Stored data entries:
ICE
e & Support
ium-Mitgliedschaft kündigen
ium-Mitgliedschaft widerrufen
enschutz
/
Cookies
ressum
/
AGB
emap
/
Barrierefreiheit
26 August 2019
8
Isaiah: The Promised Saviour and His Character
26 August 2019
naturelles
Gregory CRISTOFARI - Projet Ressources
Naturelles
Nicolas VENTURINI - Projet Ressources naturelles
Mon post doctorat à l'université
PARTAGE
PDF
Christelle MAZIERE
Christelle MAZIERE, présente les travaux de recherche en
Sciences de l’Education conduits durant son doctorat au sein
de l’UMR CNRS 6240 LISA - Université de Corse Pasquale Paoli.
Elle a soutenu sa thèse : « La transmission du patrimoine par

**TRY IT:**
Please reproduce every record shown above, exactly as written.

**ANSWER SECTION:**
ICE
e & Support
ium-Mitgliedschaft kündigen
ium-Mitgliedschaft widerrufen
enschutz
/
Cookies
ressum
/
AGB
emap
/
Barrierefreiheit
26 August 2019
8
Isaiah: The Promised Saviour and His Character
26 August 2019
naturelles
Gregory CRISTOFARI - Projet Ressources
Naturelles
Nicolas VENTURINI - Projet Ressources naturelles
Mon post doctorat à l'université
PARTAGE
PDF
Christelle MAZIERE
Christelle MAZIERE, présente les travaux de recherche en
Sciences de l’Education conduits durant son doctorat au sein
de l’UMR CNRS 6240 LISA - Université de Corse Pasquale Paoli.
Elle a soutenu sa thèse : « La transmission du patrimoine par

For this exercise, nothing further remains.